Now that the acting chief justice issue has been resolved with Rana’s scheduled return from hospital to discharge administrative duties, it was not immediately clear whether lawyers would participate in the hearings of other justices.
One of the senior justices of the Supreme Court, who was present during their joint conversation with Rana over telephone on Thursday, said the chief justice told them that there was no need of acting chief justice because he was in touch with the administrative staff and that he would be discharged from the hospital on Friday.
Justices who are increasingly under moral pressure, as the public has been suffering, however, are keen on starting hearing all kinds of cases.
“The ball is in lawyers’ court now,” said one of the senior justices of the Supreme Court. “We have already decided to join the benches after introducing the lottery system as we cannot act like protesters.”
Chandeshwar Shrestha, chair of Nepal Bar Association, said lawyers will participate in hearings only after 12:30pm after their regular protest.

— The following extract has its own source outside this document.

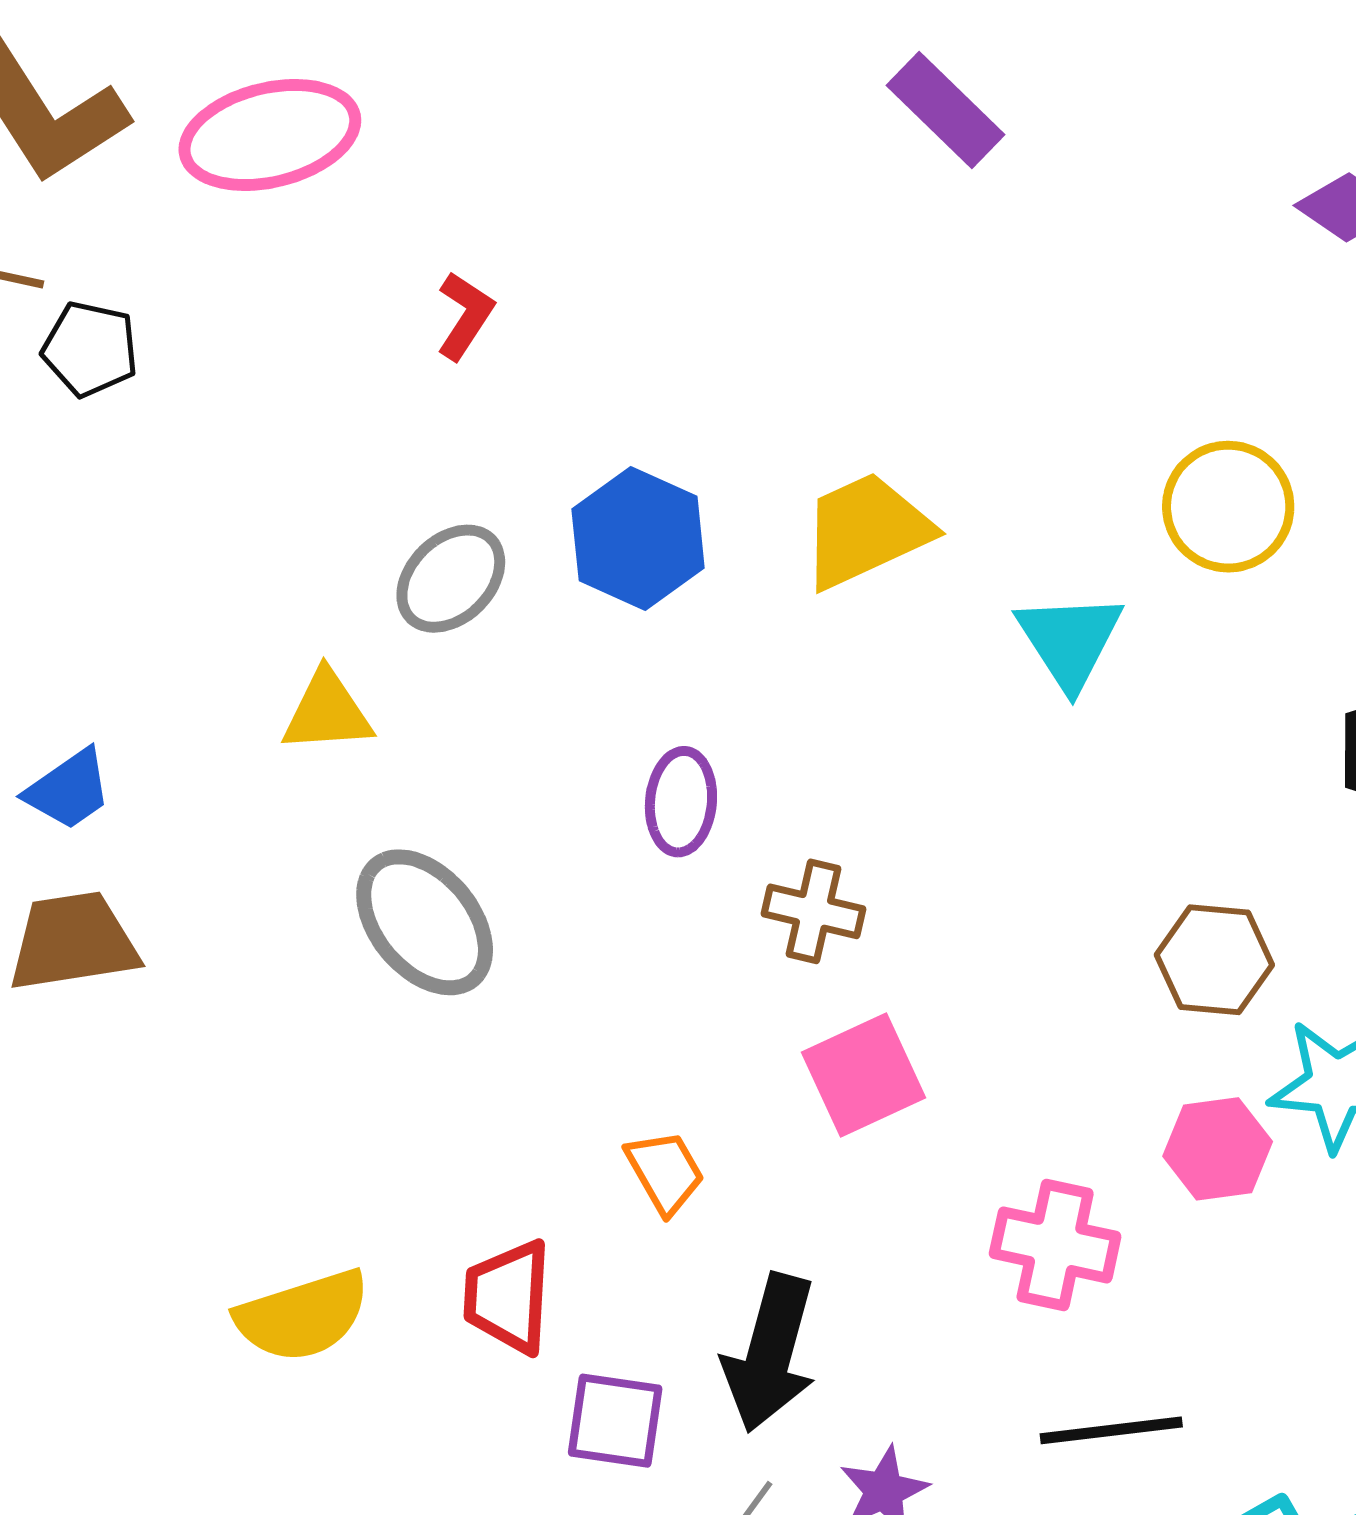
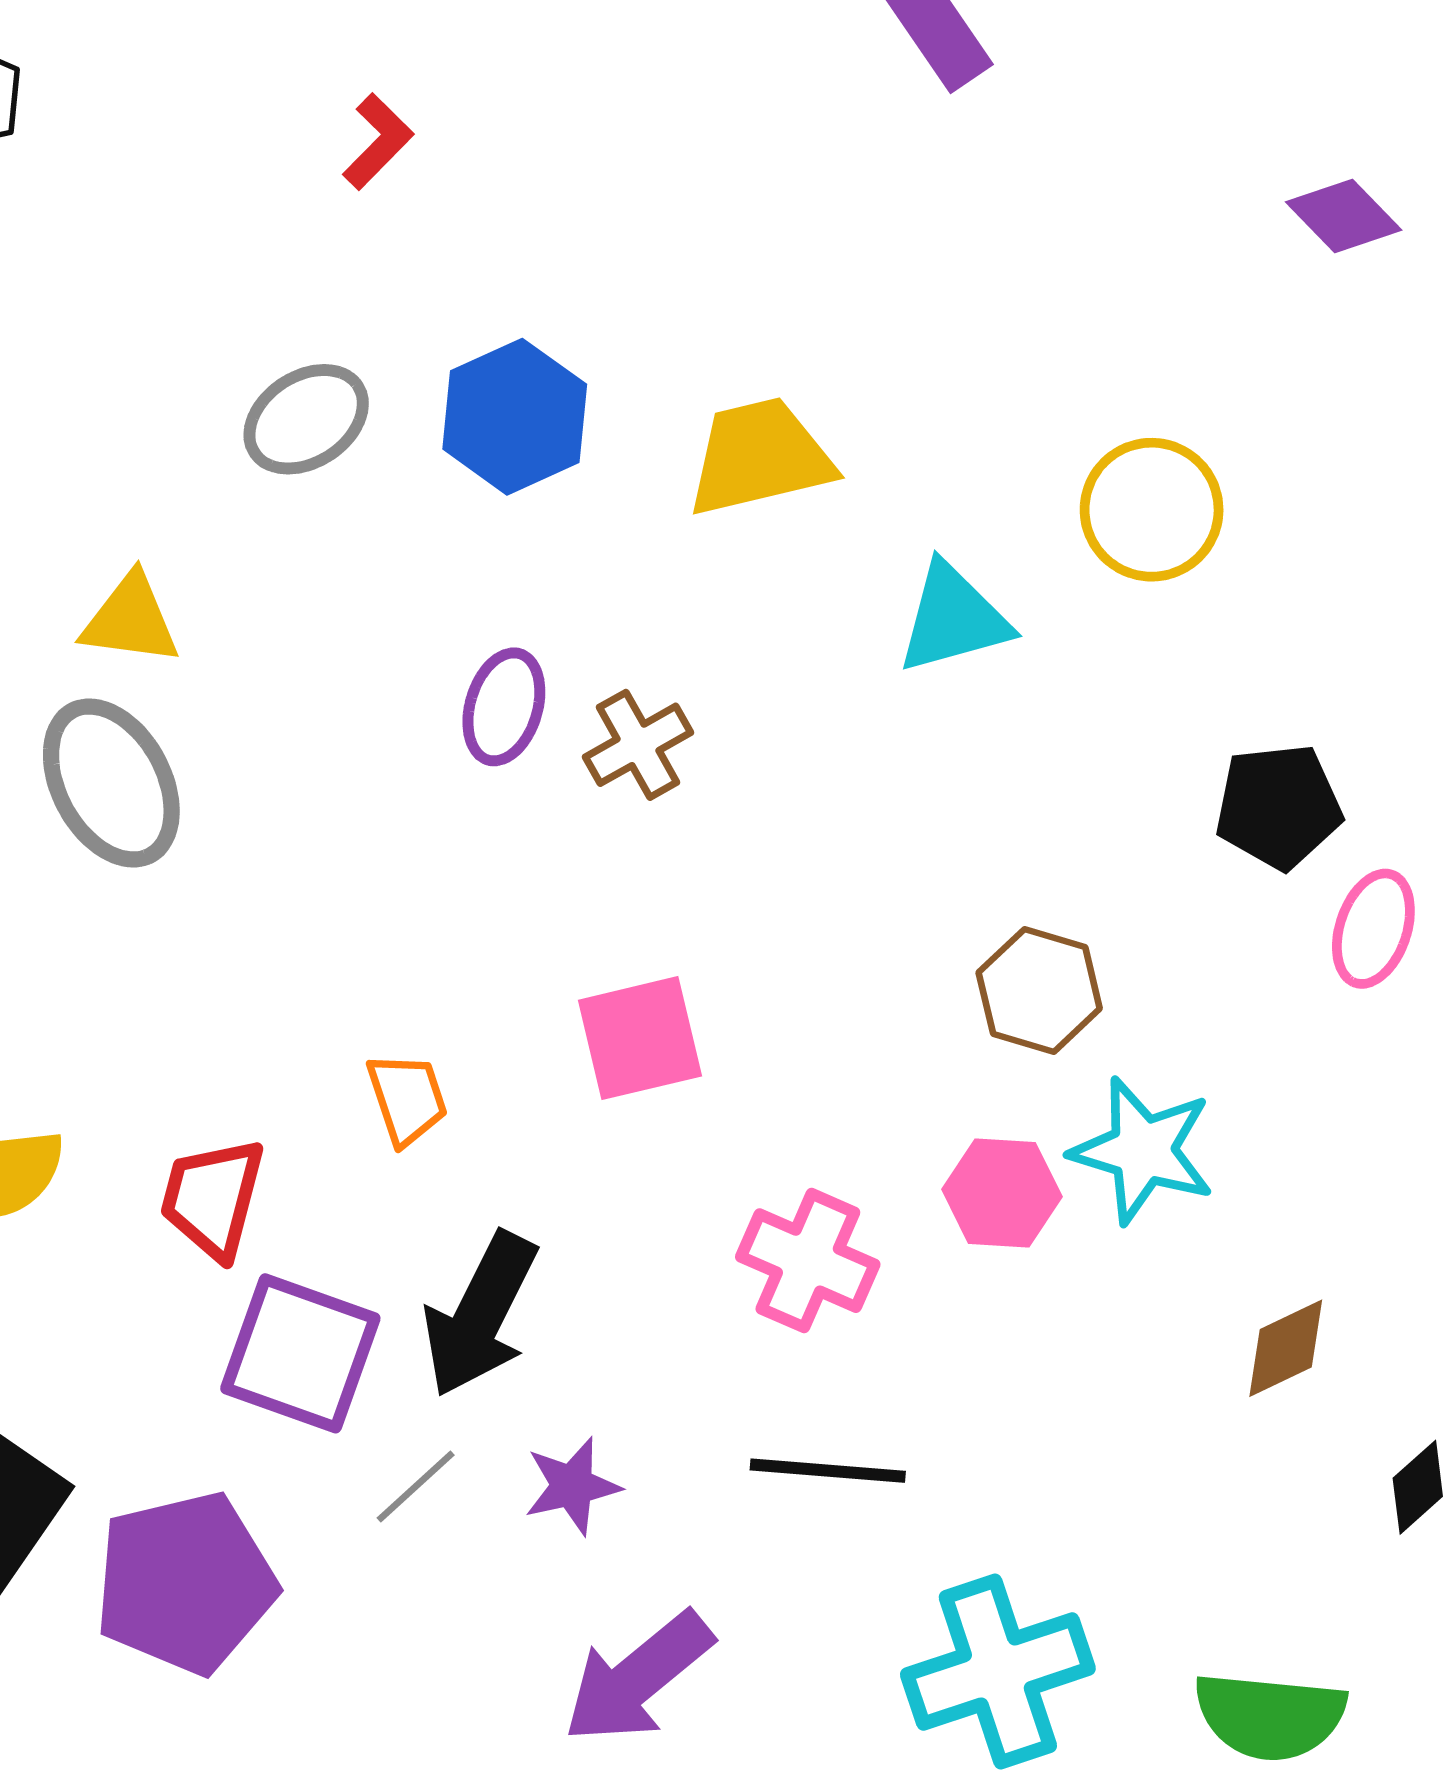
cyan triangle: (1070, 641) -> (953, 618), turned 36
yellow triangle: (327, 712) -> (130, 620), moved
brown cross: (813, 911) -> (638, 745), moved, turned 36
gray ellipse: (425, 922) -> (111, 783), moved
purple square: (615, 1421) -> (300, 1353), size x1.4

“Our demand that the chief justice must step down continues,” said Shrestha. “We cannot take part in hearings during our protest hours. After our protests, lawyers may attend the hearings.”
The agitating lawyers, however, appear to have fallen between two stools, as they can neither withdraw their protest nor continue it for long as justices have already decided to return to benches.
Sunil Pokhrel, former general secretary of Nepal Bar, said lawyers should now focus on isolating the chief justice by participating in the hearings in other benches but boycotting Rana’s.
“They should also utilise former chief justices and prominent senior advocates as backchannels to pressure the chief justice to resign,” Pokhrel told the Post. “The Nepal Bar Association is in a fix. The lawyers started their protest with the highest demand, instead of making step by step moves. Once justices start hearing cases, Nepal Bar cannot stop lawyers from participating.”